Мне говорят: ведь ты не видел свет!
Не сложишь песню ты, уж как там не малюй.
Я все ж ее сложу. Мне девятнадцать лет.
И я огромный мир, как жизнь свою, люблю.
Это был первый год освоения целины. Весенний ветер молодой, оживающей земли овеял и меня, хотя мне не пришлось побывать на целине. Я ехал в эшелоне с ребятами, возвращающимися с целины после уборки урожая. Я подружился с ними, выучил их песни и настолько проникся атмосферой их жизни, что мне казалось, будто я и сам работал там. Чем-чем, а недостатком воображения я никогда не страдал.

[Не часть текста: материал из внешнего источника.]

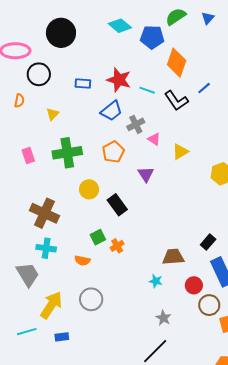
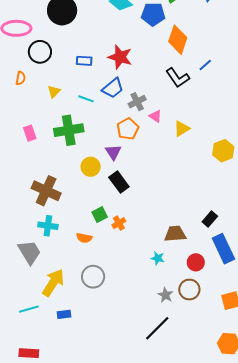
cyan line: (147, 90) -> (86, 99), moved
orange pentagon: (113, 152) -> (128, 129), moved
purple triangle: (146, 174) -> (113, 152), moved
brown circle: (209, 305) -> (189, 290), moved

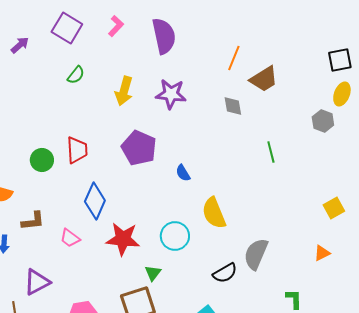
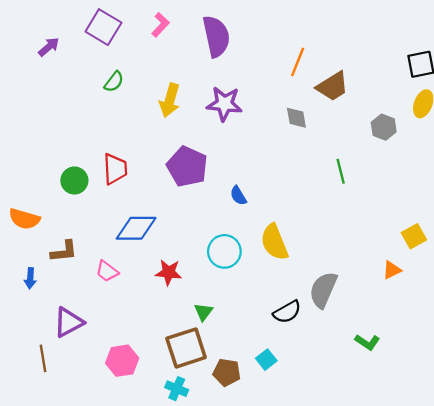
gray hexagon: (323, 121) -> (384, 127), moved
blue diamond: (95, 201) -> (136, 228), turned 66
cyan circle: (175, 236) -> (224, 251), moved
red star: (123, 239) -> (169, 272), size x0.7
orange triangle: (322, 253) -> (392, 270), moved
green L-shape: (294, 299) -> (367, 342), turned 125

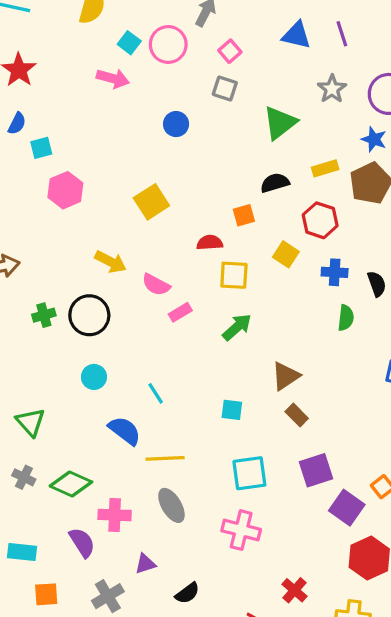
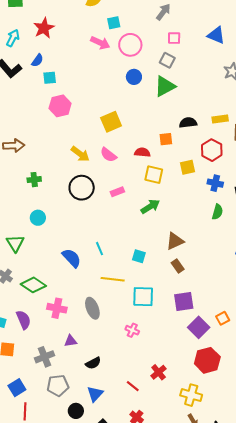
cyan square: (129, 43) -> (114, 23), turned 32
pink circle: (168, 44) -> (130, 45), moved
pink square: (230, 51) -> (174, 38), turned 32
green triangle: (280, 123) -> (165, 86), moved
yellow square: (286, 254) -> (188, 167), turned 35
pink semicircle: (156, 285) -> (108, 155), moved
black circle: (89, 315) -> (82, 188), moved
cyan circle: (94, 377) -> (38, 218), moved
cyan line: (156, 393) -> (100, 249), moved
yellow line: (165, 458) -> (113, 279), moved
pink cross: (241, 530) -> (132, 330), size x0.6
purple semicircle: (82, 542) -> (23, 320), moved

После возвращения с практики я заехал к своему приятелю, жившему на даче. Я его не застал. Пришлось возвращаться в город. Вагон был пуст, на полу валялись измятые в гармошку стаканчики из-под мороженого, билеты, окурки. На платформах мелькали одиноко прикорнувшие на длинных, толстоногих скамьях фигуры с мешками, баульчиками, навстречу бежали подслеповатые станционные буфетики, возникали и исчезали ремонтники у стрелки. Все такое знакомое с детства, родное, позабытое… Мною овладело привычное чувство пассажира: желание выйти на одном из полустанков. И я действительно вышел на одном из них, на самом дорогом для меня.
На меня дохнуло запахом вечера, сосны, нагретой земли, давно не видевшей дождя. Стояли на дачных участках заботливо зачехленные машины. Светили желтым огнем окна дач, и казалось, что там живут как-то особенно ладно и хорошо.

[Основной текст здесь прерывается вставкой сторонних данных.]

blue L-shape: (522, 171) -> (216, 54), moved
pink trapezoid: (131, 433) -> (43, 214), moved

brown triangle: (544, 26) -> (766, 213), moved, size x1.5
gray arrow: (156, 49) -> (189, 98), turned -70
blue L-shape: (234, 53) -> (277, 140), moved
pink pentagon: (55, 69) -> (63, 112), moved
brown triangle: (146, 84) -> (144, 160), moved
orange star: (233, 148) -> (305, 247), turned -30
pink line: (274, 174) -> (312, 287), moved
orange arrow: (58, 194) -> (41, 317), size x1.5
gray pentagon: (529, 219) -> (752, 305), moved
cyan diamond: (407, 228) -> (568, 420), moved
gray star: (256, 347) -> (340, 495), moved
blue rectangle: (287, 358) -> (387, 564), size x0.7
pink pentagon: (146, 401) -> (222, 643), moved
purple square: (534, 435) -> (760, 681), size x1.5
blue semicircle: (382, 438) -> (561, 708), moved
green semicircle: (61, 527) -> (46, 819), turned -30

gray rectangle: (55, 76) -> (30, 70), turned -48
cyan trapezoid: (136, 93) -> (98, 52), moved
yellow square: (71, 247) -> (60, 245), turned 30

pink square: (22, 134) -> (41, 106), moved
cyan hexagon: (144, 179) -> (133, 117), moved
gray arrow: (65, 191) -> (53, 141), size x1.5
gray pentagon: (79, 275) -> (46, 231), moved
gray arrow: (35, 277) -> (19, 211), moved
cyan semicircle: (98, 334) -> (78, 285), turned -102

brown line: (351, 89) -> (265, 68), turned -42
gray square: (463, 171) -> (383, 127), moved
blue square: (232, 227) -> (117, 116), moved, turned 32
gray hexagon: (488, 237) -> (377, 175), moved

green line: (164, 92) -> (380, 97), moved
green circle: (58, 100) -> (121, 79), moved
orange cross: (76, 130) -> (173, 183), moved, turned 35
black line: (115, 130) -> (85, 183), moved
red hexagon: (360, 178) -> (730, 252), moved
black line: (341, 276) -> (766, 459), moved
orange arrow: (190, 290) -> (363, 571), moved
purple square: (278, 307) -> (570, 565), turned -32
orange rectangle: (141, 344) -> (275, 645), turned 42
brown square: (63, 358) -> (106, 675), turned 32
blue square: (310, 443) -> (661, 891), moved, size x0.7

Где-то тихо, приятно повизгивала пластинка — словом, был субботний вечер дачного поселка. Я вспомнил вечера на Ярославщине, в районе Данилова. Жирная коричневая грязь, где впору пробиться только тягачу и где отважно идут автоколонны, груженные кирпичом, где горят зеленым глазком в темноте лампочки подъемных кранов, где нет слова «электричка», а есть слова «попутная машина». Вечера, подчиненные горячему ритму стройки, такие непохожие на вечер этого покойного, устроенного мирка.

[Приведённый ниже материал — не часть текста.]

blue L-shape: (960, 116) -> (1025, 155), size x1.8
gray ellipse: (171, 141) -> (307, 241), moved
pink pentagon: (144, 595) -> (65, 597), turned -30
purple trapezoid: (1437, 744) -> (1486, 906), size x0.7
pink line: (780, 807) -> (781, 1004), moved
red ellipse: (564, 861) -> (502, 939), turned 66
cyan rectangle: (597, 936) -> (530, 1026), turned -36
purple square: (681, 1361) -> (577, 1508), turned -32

А здесь было так же, как и шесть лет назад. Хотя не совсем так.
Я убедился в этом, когда захотел найти наш недостроенный дом. Вместо него был целый новый поселок аккуратных беленьких домиков-близнецов.
Да, здесь тоже шла своя стройка, маленькая, скромная, чистая, пахнущая не кипящим бетоном, а стружкой и смолой. Эта стройка крошечным, но необходимым ручейком вливалась в огромную реку большого строительства. И я с внезапным уважением оглядел домики новорожденного поселка.
Постепенно я забрел на улицу Парижской коммуны. Не было на ней знаменитых коз Любы и Розы, наша дача потемнела, пообветшала. А в доме напротив жила когда-то худенькая и стройная восьмиклассница, казавшаяся мне очень взрослой. За этим забором жила Джемма моего детства.
А может быть, она уже не жила здесь. И, недолго раздумывая, я постучался в калитку. Тихо… Никто не открывал. Волнуясь, придав лицу выражение неестественноофициальное, я ждал у калитки. Прошуршали в траве шаги. Но это были не те шаги. Это были шаги пожилых, никуда не торопящихся ног, обутых в шлепанцы.
Очень долго возились с задвижкой. Наконец, открыли.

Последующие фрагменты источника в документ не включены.